🤖 AI Summary
This work investigates the theoretical performance and practical efficacy of federated learning for system identification in linearly parameterized nonlinear dynamical systems. We address multi-client collaborative modeling of physical systems—e.g., inverted pendulums and quadcopters—under passive excitation, i.i.d. control inputs, and stochastic disturbances. We propose a federated identification framework leveraging real-analytic feature mappings (e.g., polynomial or trigonometric bases), ensuring convergence without active exploration. Our key contribution is a novel theoretical characterization of how nonlinear features φ enhance persistent excitation, together with a rigorous proof that increasing the number of clients accelerates global convergence—thereby overcoming the conventional communication- and computation-bound performance bottlenecks in federated learning. Extensive experiments demonstrate stable, scalable performance gains across varying noise levels and heterogeneous data distributions.
📝 Abstract
We consider federated learning of linearly-parameterized nonlinear systems. We establish theoretical guarantees on the effectiveness of federated nonlinear system identification compared to centralized approaches, demonstrating that the convergence rate improves as the number of clients increases.
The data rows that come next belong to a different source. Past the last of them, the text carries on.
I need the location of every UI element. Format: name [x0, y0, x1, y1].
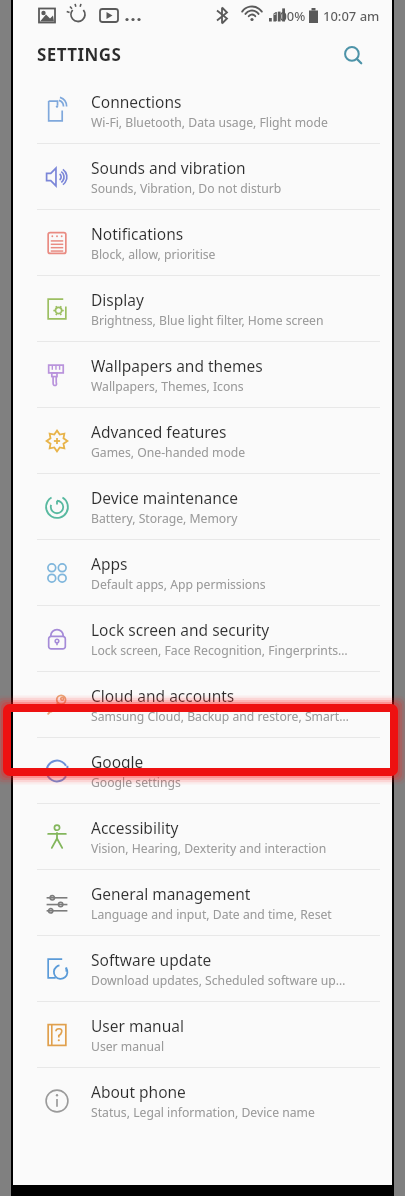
staticText: Block, allow, prioritise: [91, 246, 216, 263]
staticText: Default apps, App permissions: [91, 576, 266, 593]
staticText: Google settings: [91, 774, 181, 791]
button[interactable]: Advanced features: [13, 407, 392, 473]
staticText: SETTINGS: [37, 43, 122, 66]
staticText: 10:07 am: [323, 7, 380, 25]
staticText: Lock screen, Face Recognition, Fingerpri…: [91, 642, 348, 659]
staticText: Notifications: [91, 223, 184, 244]
staticText: Cloud and accounts: [91, 685, 235, 706]
button[interactable]: About phone: [13, 1067, 392, 1133]
button[interactable]: Lock screen and security: [13, 605, 392, 671]
staticText: Advanced features: [91, 421, 227, 442]
staticText: Vision, Hearing, Dexterity and interacti…: [91, 840, 327, 857]
staticText: Apps: [91, 553, 128, 574]
staticText: Display: [91, 289, 144, 310]
staticText: Battery, Storage, Memory: [91, 510, 238, 527]
staticText: Connections: [91, 91, 182, 112]
staticText: Games, One-handed mode: [91, 444, 246, 461]
staticText: Sounds and vibration: [91, 157, 246, 178]
button[interactable]: Software update: [13, 935, 392, 1001]
staticText: Google: [91, 751, 144, 772]
staticText: Device maintenance: [91, 487, 238, 508]
staticText: Sounds, Vibration, Do not disturb: [91, 180, 282, 197]
button[interactable]: Cloud and accounts: [13, 671, 392, 737]
staticText: About phone: [91, 1081, 186, 1102]
staticText: 100%: [272, 7, 306, 25]
button[interactable]: Connections: [13, 78, 392, 143]
button[interactable]: Accessibility: [13, 803, 392, 869]
staticText: Wi-Fi, Bluetooth, Data usage, Flight mod…: [91, 114, 328, 131]
staticText: General management: [91, 883, 251, 904]
button[interactable]: User manual: [13, 1001, 392, 1067]
button[interactable]: General management: [13, 869, 392, 935]
staticText: Samsung Cloud, Backup and restore, Smart…: [91, 708, 349, 725]
button[interactable]: Apps: [13, 539, 392, 605]
button[interactable]: Wallpapers and themes: [13, 341, 392, 407]
button[interactable]: Sounds and vibration: [13, 143, 392, 209]
staticText: Accessibility: [91, 817, 179, 838]
staticText: Lock screen and security: [91, 619, 270, 640]
button[interactable]: Search: [336, 38, 370, 72]
button[interactable]: Notifications: [13, 209, 392, 275]
staticText: Wallpapers, Themes, Icons: [91, 378, 244, 395]
staticText: Language and input, Date and time, Reset: [91, 906, 332, 923]
button[interactable]: Display: [13, 275, 392, 341]
staticText: User manual: [91, 1015, 184, 1036]
button[interactable]: Google: [13, 737, 392, 803]
staticText: User manual: [91, 1038, 165, 1055]
button[interactable]: Device maintenance: [13, 473, 392, 539]
staticText: Wallpapers and themes: [91, 355, 263, 376]
staticText: Software update: [91, 949, 212, 970]
staticText: Status, Legal information, Device name: [91, 1104, 315, 1121]
staticText: Brightness, Blue light filter, Home scre…: [91, 312, 324, 329]
staticText: Download updates, Scheduled software up…: [91, 972, 346, 989]
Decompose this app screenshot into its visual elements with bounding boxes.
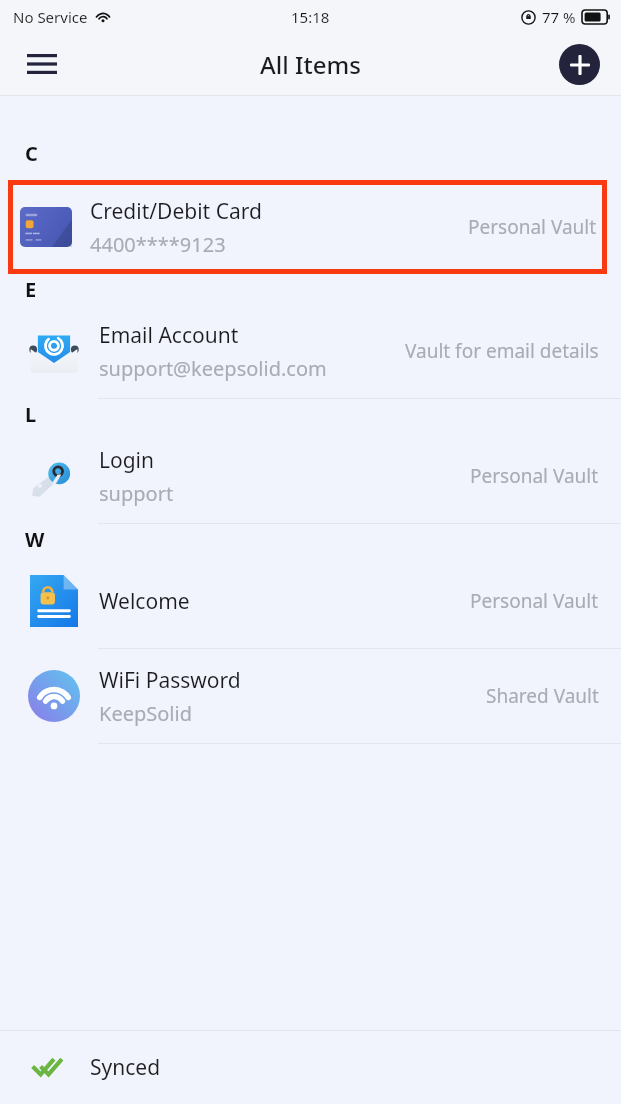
button[interactable]: Email Account — [0, 304, 621, 399]
staticText: 15:18 — [291, 7, 330, 27]
staticText: 4400****9123 — [90, 231, 226, 258]
staticText: 77 % — [542, 7, 576, 27]
staticText: Credit/Debit Card — [90, 197, 262, 226]
staticText: Login — [99, 446, 155, 475]
button[interactable]: Menu — [20, 42, 64, 86]
other: Synced — [32, 1050, 68, 1086]
staticText: All Items — [260, 48, 361, 81]
staticText: E — [25, 276, 37, 303]
staticText: WiFi Password — [99, 666, 241, 695]
staticText: Synced — [90, 1053, 161, 1082]
staticText: support — [99, 480, 174, 507]
button[interactable]: Credit/Debit Card — [8, 180, 607, 274]
staticText: Shared Vault — [486, 683, 599, 709]
button[interactable]: Add item — [559, 44, 600, 85]
staticText: Personal Vault — [468, 214, 597, 240]
staticText: W — [25, 526, 45, 553]
button[interactable]: Login — [0, 429, 621, 524]
staticText: support@keepsolid.com — [99, 355, 327, 382]
staticText: Vault for email details — [405, 338, 599, 364]
staticText: No Service — [13, 7, 88, 27]
staticText: Welcome — [99, 587, 190, 616]
staticText: L — [25, 401, 37, 428]
staticText: Personal Vault — [470, 463, 599, 489]
staticText: Email Account — [99, 321, 239, 350]
staticText: C — [25, 140, 38, 167]
button[interactable]: Welcome — [0, 554, 621, 649]
staticText: KeepSolid — [99, 700, 192, 727]
staticText: Personal Vault — [470, 588, 599, 614]
button[interactable]: WiFi Password — [0, 649, 621, 744]
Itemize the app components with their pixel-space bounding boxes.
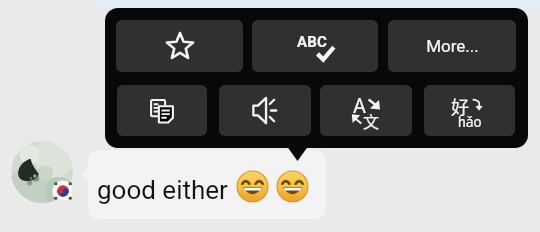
- staticText: More...: [426, 36, 479, 56]
- staticText: good either: [97, 175, 228, 205]
- button[interactable]: Translate: [320, 85, 412, 136]
- staticText: ABC: [297, 33, 328, 51]
- button[interactable]: More...: [388, 20, 516, 72]
- staticText: hǎo: [458, 112, 482, 131]
- button[interactable]: Copy: [117, 85, 207, 136]
- staticText: 文: [363, 109, 380, 132]
- button[interactable]: Favourite: [116, 20, 243, 72]
- button[interactable]: Check spelling: [252, 20, 378, 72]
- staticText: A: [353, 94, 367, 117]
- button[interactable]: Read aloud: [219, 85, 311, 136]
- button[interactable]: Pinyin: [424, 85, 515, 136]
- staticText: 好: [451, 93, 469, 119]
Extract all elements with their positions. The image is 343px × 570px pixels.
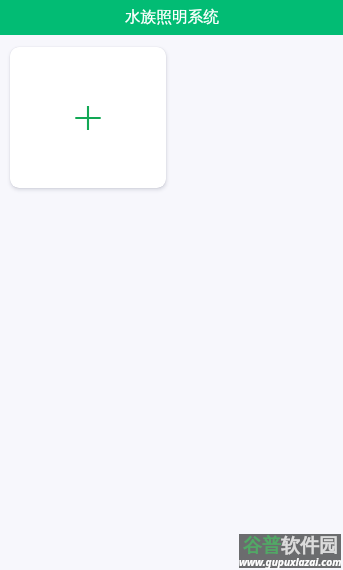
staticText: www.gupuxlazai.com xyxy=(239,555,341,569)
staticText: 谷普 xyxy=(243,534,281,558)
button[interactable]: Add device xyxy=(10,47,166,188)
staticText: 水族照明系统 xyxy=(125,7,219,27)
staticText: 软件园 xyxy=(281,534,338,558)
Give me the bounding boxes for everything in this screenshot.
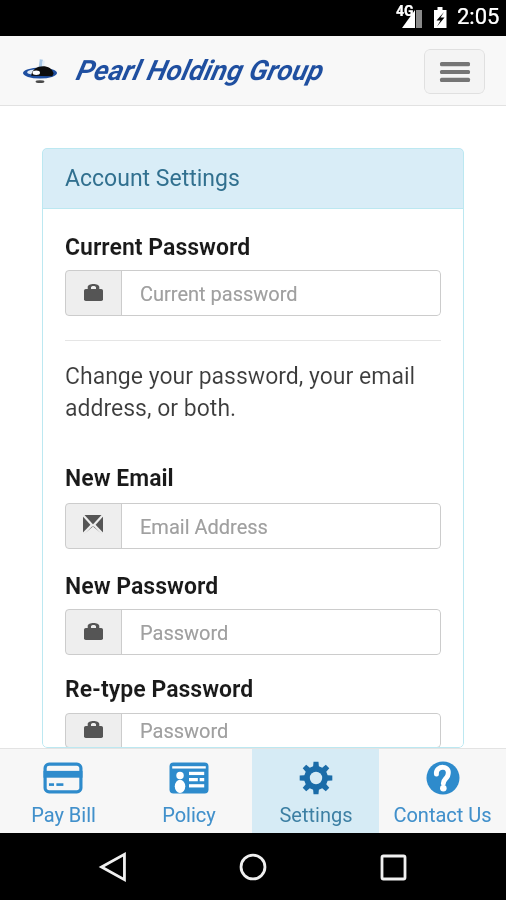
staticText: Settings: [279, 803, 353, 826]
staticText: Policy: [162, 803, 216, 826]
staticText: Pay Bill: [31, 803, 96, 826]
button[interactable]: Password: [65, 609, 441, 655]
staticText: Account Settings: [65, 165, 240, 192]
button[interactable]: Contact Us: [379, 748, 506, 833]
staticText: Current Password: [65, 234, 251, 261]
staticText: New Password: [65, 573, 219, 600]
staticText: Change your password, your email address…: [65, 363, 416, 421]
button[interactable]: Settings: [252, 748, 379, 833]
staticText: 2:05: [457, 4, 500, 30]
button[interactable]: Password: [65, 713, 441, 748]
button[interactable]: Current password: [65, 270, 441, 316]
button[interactable]: Email Address: [65, 503, 441, 549]
staticText: Contact Us: [393, 803, 492, 826]
button[interactable]: Policy: [126, 748, 252, 833]
staticText: Password: [140, 719, 229, 742]
button[interactable]: Menu: [424, 49, 485, 94]
button[interactable]: Recents: [366, 840, 420, 894]
staticText: New Email: [65, 465, 174, 492]
button[interactable]: Home: [226, 840, 280, 894]
staticText: Email Address: [140, 515, 268, 538]
staticText: Password: [140, 621, 229, 644]
staticText: Pearl Holding Group: [75, 54, 322, 87]
button[interactable]: Pay Bill: [0, 748, 126, 833]
staticText: Re-type Password: [65, 676, 254, 703]
button[interactable]: Back: [86, 840, 140, 894]
staticText: 4G: [396, 3, 414, 19]
staticText: Current password: [140, 282, 298, 305]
Although the convergence rates in the linear and nonlinear cases differ only by a constant, this constant depends on the feature map $φ$, which can be carefully chosen in the nonlinear setting to increase excitation and improve performance. We experimentally validate our theory in physical settings where client devices are driven by i.i.d. control inputs and control policies exhibiting i.i.d. random perturbations, ensuring non-active exploration. Experiments use trajectories from nonlinear dynamical systems characterized by real-analytic feature functions, including polynomial and trigonometric components, representative of physical systems including pendulum and quadrotor dynamics. We analyze the convergence behavior of the proposed method under varying noise levels and data distributions. Results show that federated learning consistently improves convergence of any individual client as the number of participating clients increases.